My name is Rachel Haley, I am a sophomore double-majoring in
Chemistry and Microbiology. I am currently researching the fungal microbes of
microbial communities at shipwreck sites in the Gulf of Mexico. The primary goal of my research is to
establish that fungi are present at these shipwreck sites and identify the
phylotypes of these fungi.
I am interested in studying the specific fungi, identifying
the microbes that populate the communities at the shipwrecks, and how my
research fits in and contributes to the greater project that is the focus of my
lab. I work for Dr. Leila Hamdan and Dr. Jennifer Salerno in their lab at
George Mason’s Prince William campus. The lab is working with BOEM on SCHEMA:
shipwreck corrosion, hydrocarbon exposure, microbiology, and archaeology. This
project studies whether shipwreck sites act as artificial reefs, island theory
of biogeography, and the effect of the 2010 oil spill on the microbial
communities-their composition, metabolic functions, and relative abundance. My
research will contribute novel information regarding fungal groups and expands
on previous research with respect to both bacteria and archaea.

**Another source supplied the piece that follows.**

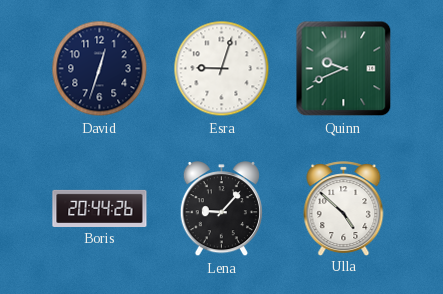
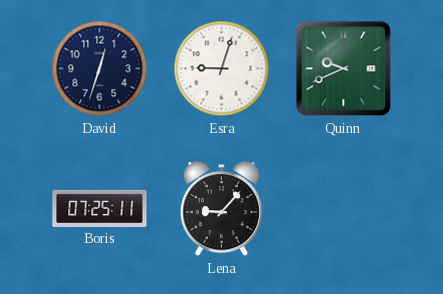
Boris: 20:44 -> 07:25
Ulla: 4:52 -> none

In May of this year I joined Dr. Hamdan and other members of
our lab and several colleagues from the Naval Research Institute on the R/V
Pelican for a week of collecting samples in the Gulf of Mexico. Since returning,
I have worked with Dr. Hamdan in the lab at Prince William, performing DNA
extractions and working with bioinformatics pipelines to analyze the DNA
sequences of samples collected during the previous sample collection in 2015.